Por su parte, los estudios del Albert Einstein Institute for Aging Research demuestran que en personas mayores de 60 años, aquellos con telómeros cortos, morían de enfermedades cardiovasculares en una proporción tres veces más alta que los demás. No obstante, de acuerdo con el artículo “Physical Exercise Prevents Cellular Senescence in Circulation Leukocytes and in the Vessel Wall”, de la revista especializada Circulation, esta determinación genética se puede revertir. En efecto, los experimentos demuestran que practicar ejercicio intensivo durante varias décadas previene la reducción de los telómeros.
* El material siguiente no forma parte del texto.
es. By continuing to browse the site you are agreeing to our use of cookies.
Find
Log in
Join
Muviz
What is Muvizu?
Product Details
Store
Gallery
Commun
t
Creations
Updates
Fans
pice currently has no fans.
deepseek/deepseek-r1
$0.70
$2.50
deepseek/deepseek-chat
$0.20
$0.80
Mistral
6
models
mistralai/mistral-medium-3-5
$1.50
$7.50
A partir de estas conclusiones, los científicos buscan reproducir por medio de medicinas la activación de la telomerasa. En efecto, los experimentos del Dr. Roland de Pinho, de la Universidad de Harvard, cuyos resultados han sido publicados en la revista Nature, muestran que los ratones genéticamente modificados para carecer de la enzima telomerasa envejecían prematuramente. Asimismo dejaban de desarrollar plenamente su cerebro, además de tener otros problemas, como la infertilidad y los daños al intestino. No obstante, cuando se les inyectaba la enzima los tejidos y en general los síntomas del envejecimiento se revertían.
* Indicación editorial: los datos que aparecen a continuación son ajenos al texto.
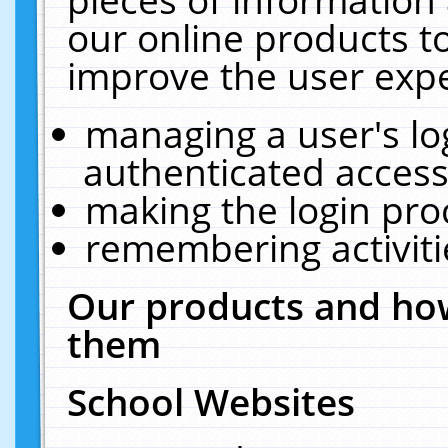
our online products t
improve the user expe
managing a user's lo
authenticated access
making the login pro
remembering activit
Our products and how
them
School Websites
Por su parte, la medicina Rapamicin mostró potentes propiedades antibióticas, y se cree que retardaría el envejecimiento de ratones hasta en 38%, según los estudios del científico David Harrison. Además, tal medicina se usa para frenar la acción del sistema inmunitario y evitar el rechazo de los nuevos órganos en los casos de trasplantes.

 

Obstáculos para la longevidad

Si bien se creyó que tales resultados aplicados a los seres humanos tendrían un impacto inmediato en la salud pública, existe una serie de obstáculos para ello. El principal es que los ratones generan su propia telomerasa a lo largo de sus vidas, mientras que en los hombres adultos la mencionada enzima deja de funcionar cuando se llega a la vejez. Por otro lado, de acuerdo con un informe de la Universidad de Michigan, publicado en la revista especializada Development Cell, la telomerasa es también lo que mantiene activo al 90% de las células cancerosas. Así, mientras que aquellos que luchan contra la vejez buscan drogas que promuevan el crecimiento de los telómeros para robustecer la telomerasa, los otros que luchan contra el cáncer buscan reducir la telomerasa en las células cancerosas.
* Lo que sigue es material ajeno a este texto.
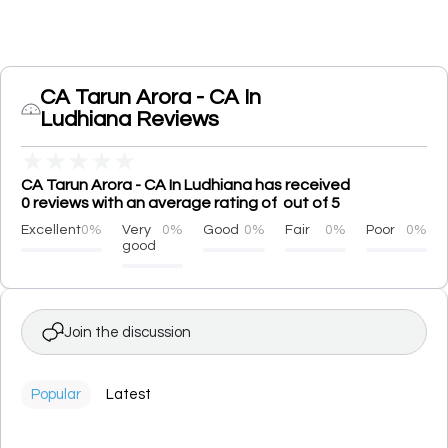
CA Tarun Arora - CA In
Ludhiana Reviews
★
★
★
★
★
CA Tarun Arora - CA In Ludhiana has received
0 reviews with an average rating of out of 5
Excellent
0%
Very
0%
Good
0%
Fair
0%
Poor
0%
good
Join the discussion
Popular
Latest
Lo cierto es que, de acuerdo con la revista Trends E-Magazine, en la actualidad, además de las investigaciones antiaging relativas a la telomerasa, compañías como GlaxoSmithKline invierten fuertes sumas de dinero en compuestos antimicrobianos que se acumulan en algunas plantas, que no sólo prevendrían el envejecimiento, sino también la diabetes tipo-2. Sin embargo, según Trends, estas medicinas antiaging recién saldrían al mercado tal vez para el 2020. Mientras tanto, habrá que tener paciencia con los achaques de la edad, ya que no son los años que pasan sino los seres vivos.